Input for this task START
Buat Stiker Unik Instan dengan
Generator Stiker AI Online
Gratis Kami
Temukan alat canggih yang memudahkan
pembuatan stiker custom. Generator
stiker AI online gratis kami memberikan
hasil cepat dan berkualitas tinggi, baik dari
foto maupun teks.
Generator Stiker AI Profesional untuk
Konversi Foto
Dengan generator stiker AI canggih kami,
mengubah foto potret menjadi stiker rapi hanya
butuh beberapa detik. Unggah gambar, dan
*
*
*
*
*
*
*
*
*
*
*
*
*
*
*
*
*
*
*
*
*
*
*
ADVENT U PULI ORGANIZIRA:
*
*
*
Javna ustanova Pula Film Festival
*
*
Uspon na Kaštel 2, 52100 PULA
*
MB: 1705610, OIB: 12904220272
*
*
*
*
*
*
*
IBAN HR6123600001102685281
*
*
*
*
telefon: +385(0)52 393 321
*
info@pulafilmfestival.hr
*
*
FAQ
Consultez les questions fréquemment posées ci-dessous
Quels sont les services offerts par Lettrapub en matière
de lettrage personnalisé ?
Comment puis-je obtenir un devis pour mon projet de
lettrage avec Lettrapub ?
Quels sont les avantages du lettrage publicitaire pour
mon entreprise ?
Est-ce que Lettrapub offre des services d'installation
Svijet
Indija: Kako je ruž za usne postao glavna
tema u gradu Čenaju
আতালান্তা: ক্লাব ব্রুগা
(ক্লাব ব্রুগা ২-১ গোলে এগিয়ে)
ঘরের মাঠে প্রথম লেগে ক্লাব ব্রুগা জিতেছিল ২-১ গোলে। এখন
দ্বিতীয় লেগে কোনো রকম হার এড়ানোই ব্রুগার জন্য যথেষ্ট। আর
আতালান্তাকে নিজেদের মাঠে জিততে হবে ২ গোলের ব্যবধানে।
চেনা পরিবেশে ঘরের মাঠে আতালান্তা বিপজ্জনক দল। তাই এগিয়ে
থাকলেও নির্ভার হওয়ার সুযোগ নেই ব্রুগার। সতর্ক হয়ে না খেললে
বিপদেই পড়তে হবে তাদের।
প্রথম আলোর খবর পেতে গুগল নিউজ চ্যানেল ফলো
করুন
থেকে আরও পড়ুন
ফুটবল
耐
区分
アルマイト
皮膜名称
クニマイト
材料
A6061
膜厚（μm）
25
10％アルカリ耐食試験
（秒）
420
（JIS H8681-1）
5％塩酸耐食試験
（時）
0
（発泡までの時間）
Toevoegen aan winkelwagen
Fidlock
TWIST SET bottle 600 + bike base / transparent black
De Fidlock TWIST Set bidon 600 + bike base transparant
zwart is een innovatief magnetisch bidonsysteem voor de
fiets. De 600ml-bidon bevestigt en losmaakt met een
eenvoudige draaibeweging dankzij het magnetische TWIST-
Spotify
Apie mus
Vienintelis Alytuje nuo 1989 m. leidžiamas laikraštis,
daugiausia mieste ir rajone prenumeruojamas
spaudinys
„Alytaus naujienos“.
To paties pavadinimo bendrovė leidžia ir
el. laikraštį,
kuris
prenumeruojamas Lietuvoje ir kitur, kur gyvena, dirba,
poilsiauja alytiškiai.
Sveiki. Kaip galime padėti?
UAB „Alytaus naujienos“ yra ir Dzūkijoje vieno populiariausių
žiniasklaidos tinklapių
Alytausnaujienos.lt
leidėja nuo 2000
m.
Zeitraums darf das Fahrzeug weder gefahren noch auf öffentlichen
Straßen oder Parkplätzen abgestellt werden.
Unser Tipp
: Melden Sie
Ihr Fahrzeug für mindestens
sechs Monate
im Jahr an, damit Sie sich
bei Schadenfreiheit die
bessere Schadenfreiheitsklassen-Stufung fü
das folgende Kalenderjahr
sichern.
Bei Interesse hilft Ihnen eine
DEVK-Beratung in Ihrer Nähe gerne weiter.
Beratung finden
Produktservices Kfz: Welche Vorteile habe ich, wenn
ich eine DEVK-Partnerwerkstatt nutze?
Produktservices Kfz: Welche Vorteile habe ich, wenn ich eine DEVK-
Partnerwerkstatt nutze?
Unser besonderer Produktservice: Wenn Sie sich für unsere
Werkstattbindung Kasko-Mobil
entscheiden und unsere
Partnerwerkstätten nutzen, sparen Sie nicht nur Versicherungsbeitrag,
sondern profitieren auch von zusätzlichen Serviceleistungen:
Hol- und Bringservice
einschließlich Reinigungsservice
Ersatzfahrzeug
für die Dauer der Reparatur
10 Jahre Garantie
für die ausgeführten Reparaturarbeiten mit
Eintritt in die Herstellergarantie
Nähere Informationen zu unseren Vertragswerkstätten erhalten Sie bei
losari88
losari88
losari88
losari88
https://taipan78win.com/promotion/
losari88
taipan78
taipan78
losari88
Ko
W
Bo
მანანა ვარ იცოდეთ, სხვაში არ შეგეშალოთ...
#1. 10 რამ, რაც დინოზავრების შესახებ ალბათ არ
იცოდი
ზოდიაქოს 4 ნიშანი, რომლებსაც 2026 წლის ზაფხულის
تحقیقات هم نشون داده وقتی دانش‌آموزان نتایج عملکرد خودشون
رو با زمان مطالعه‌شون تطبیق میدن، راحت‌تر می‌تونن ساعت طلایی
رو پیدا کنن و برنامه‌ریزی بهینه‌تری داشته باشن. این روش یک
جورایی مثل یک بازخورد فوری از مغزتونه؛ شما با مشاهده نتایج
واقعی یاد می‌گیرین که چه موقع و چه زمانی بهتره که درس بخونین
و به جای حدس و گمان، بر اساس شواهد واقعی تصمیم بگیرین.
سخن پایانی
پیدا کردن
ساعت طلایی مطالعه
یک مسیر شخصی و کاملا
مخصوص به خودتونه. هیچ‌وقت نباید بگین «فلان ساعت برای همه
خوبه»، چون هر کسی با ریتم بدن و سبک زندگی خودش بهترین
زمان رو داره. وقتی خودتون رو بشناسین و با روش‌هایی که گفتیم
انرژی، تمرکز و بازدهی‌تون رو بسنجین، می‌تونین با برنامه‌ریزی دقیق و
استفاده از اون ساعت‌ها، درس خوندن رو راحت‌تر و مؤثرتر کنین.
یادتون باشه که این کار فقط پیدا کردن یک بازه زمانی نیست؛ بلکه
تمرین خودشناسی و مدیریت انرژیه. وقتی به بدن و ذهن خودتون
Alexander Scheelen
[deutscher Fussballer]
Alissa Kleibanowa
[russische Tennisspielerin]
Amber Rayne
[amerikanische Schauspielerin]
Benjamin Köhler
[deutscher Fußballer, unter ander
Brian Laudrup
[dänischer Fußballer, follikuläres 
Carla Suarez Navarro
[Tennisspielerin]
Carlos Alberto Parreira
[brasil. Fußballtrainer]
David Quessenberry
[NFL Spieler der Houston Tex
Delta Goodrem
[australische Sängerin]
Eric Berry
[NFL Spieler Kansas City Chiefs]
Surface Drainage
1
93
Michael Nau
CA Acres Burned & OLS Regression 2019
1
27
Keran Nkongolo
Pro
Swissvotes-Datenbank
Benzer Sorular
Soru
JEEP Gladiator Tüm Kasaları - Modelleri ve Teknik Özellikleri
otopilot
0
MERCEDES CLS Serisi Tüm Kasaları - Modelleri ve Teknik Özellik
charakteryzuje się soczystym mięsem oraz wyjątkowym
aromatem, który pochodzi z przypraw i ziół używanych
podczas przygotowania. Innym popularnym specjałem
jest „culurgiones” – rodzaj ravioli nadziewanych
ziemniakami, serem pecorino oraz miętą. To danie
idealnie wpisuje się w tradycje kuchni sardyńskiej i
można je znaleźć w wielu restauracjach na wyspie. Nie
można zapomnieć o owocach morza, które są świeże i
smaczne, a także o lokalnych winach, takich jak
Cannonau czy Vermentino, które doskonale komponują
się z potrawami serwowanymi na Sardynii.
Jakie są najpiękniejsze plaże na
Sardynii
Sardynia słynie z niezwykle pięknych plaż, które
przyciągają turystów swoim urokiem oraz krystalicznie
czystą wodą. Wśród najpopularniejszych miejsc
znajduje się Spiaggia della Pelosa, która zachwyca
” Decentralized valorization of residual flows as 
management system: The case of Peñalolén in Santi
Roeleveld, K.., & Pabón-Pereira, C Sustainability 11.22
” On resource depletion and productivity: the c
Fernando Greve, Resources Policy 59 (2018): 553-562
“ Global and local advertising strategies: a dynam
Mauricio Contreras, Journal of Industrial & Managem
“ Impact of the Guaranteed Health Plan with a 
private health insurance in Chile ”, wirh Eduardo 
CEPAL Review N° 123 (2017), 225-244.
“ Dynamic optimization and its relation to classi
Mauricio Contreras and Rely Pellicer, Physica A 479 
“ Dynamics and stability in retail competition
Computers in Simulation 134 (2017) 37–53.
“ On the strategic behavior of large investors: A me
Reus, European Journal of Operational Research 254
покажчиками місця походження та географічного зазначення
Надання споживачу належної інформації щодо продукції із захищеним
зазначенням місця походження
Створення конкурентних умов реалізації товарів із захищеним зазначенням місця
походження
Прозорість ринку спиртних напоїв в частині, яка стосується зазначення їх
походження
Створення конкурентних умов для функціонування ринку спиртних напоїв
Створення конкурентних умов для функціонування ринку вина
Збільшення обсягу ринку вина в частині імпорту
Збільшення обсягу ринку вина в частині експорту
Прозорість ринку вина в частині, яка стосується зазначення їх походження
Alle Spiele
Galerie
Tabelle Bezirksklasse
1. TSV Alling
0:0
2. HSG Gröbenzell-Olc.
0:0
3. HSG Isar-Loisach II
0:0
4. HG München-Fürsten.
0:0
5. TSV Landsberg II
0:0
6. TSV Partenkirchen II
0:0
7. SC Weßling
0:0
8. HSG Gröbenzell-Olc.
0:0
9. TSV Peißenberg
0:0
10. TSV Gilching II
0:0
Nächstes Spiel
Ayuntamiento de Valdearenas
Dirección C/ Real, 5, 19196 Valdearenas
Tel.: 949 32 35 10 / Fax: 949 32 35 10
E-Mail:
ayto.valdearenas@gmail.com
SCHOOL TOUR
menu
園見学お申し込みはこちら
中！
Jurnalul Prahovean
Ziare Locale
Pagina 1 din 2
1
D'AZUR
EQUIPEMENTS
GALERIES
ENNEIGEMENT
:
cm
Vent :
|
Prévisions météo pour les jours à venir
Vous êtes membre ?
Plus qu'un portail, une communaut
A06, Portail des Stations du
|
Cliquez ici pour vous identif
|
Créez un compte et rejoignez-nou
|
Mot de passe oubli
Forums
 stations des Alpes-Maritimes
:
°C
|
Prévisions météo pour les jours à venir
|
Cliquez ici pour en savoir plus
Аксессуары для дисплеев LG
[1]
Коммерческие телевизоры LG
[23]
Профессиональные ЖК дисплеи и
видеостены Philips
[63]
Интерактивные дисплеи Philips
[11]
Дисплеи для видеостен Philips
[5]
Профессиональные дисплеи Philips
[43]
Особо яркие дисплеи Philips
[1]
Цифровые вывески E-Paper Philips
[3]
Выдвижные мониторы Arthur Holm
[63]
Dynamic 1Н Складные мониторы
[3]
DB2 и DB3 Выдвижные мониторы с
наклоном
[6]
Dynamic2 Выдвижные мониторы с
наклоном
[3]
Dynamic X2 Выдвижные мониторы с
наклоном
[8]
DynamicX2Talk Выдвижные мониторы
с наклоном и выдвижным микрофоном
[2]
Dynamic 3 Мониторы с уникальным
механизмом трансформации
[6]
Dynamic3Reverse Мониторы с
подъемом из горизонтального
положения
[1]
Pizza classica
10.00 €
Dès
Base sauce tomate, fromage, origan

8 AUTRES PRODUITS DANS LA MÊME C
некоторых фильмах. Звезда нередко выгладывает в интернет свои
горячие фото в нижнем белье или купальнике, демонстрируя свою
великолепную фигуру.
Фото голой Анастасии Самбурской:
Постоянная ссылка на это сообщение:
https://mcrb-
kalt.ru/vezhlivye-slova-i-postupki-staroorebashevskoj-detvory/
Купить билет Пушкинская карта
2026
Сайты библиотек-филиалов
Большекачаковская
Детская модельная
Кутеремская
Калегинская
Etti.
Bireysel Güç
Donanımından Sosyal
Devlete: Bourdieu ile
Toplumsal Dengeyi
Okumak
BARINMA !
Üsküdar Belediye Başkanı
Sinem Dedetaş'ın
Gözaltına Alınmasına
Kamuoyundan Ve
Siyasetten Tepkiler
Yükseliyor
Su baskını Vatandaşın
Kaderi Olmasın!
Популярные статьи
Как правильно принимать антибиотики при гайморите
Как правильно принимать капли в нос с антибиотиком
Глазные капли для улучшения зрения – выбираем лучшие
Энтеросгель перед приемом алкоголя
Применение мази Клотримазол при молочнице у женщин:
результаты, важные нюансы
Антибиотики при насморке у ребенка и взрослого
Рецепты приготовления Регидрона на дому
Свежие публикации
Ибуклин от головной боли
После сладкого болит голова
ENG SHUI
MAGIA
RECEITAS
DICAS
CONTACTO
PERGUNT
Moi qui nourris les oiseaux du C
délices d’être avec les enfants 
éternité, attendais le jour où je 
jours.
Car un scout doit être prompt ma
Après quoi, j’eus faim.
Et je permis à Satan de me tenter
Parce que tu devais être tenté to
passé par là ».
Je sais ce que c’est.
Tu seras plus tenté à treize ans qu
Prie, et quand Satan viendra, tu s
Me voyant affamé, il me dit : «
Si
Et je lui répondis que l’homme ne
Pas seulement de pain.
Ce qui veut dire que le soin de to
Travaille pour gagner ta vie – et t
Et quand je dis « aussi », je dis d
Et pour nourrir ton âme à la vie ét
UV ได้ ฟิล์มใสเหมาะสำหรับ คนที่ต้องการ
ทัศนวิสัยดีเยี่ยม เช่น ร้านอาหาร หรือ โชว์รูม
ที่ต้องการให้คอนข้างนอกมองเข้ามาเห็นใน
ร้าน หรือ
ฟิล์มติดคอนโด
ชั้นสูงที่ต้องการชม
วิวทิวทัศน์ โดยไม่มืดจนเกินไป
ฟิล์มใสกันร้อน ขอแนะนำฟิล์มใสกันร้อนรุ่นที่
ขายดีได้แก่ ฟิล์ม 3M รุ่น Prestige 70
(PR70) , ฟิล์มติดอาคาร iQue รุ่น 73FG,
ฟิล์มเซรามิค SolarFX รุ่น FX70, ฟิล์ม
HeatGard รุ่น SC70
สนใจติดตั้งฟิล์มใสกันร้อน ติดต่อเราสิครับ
Input for this task END
* What is being asked *
Report, with no additional words, how many lines in the records above contain the word "Satan".

* Response to this exercise *
2